Task item » The records should be restated exactly from their first line through the line with "دانش‌آموزان از زمینه‌سازی" in it.

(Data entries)
--- START ---

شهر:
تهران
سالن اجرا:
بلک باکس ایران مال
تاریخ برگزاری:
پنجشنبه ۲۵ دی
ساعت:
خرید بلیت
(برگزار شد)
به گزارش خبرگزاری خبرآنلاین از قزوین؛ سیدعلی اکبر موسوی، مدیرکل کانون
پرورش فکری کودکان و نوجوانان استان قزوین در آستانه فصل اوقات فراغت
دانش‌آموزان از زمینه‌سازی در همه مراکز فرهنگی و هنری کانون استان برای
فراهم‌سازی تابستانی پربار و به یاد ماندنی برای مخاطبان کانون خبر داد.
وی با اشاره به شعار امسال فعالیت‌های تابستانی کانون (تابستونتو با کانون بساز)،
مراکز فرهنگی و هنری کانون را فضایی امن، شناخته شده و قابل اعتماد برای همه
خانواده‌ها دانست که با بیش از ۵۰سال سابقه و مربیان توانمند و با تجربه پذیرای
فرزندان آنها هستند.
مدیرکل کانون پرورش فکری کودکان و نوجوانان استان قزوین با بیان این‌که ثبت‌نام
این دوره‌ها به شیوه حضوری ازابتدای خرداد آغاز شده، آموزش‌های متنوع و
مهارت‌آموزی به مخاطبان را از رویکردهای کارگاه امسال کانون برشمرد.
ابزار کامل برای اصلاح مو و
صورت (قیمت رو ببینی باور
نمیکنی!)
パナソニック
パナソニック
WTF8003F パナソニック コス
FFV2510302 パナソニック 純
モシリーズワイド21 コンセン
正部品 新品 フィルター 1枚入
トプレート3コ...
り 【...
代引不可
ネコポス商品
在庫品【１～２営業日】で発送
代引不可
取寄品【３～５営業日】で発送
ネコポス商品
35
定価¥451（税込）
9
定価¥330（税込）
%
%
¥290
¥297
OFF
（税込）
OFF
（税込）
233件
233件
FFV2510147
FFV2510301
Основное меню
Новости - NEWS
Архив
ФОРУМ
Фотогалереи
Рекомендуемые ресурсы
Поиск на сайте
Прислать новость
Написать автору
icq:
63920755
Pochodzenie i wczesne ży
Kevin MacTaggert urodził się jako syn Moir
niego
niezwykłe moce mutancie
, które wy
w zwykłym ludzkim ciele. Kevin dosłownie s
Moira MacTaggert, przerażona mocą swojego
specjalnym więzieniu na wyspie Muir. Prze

--- END ---

Exercise output »
شهر:
تهران
سالن اجرا:
بلک باکس ایران مال
تاریخ برگزاری:
پنجشنبه ۲۵ دی
ساعت:
خرید بلیت
(برگزار شد)
به گزارش خبرگزاری خبرآنلاین از قزوین؛ سیدعلی اکبر موسوی، مدیرکل کانون
پرورش فکری کودکان و نوجوانان استان قزوین در آستانه فصل اوقات فراغت
دانش‌آموزان از زمینه‌سازی در همه مراکز فرهنگی و هنری کانون استان برای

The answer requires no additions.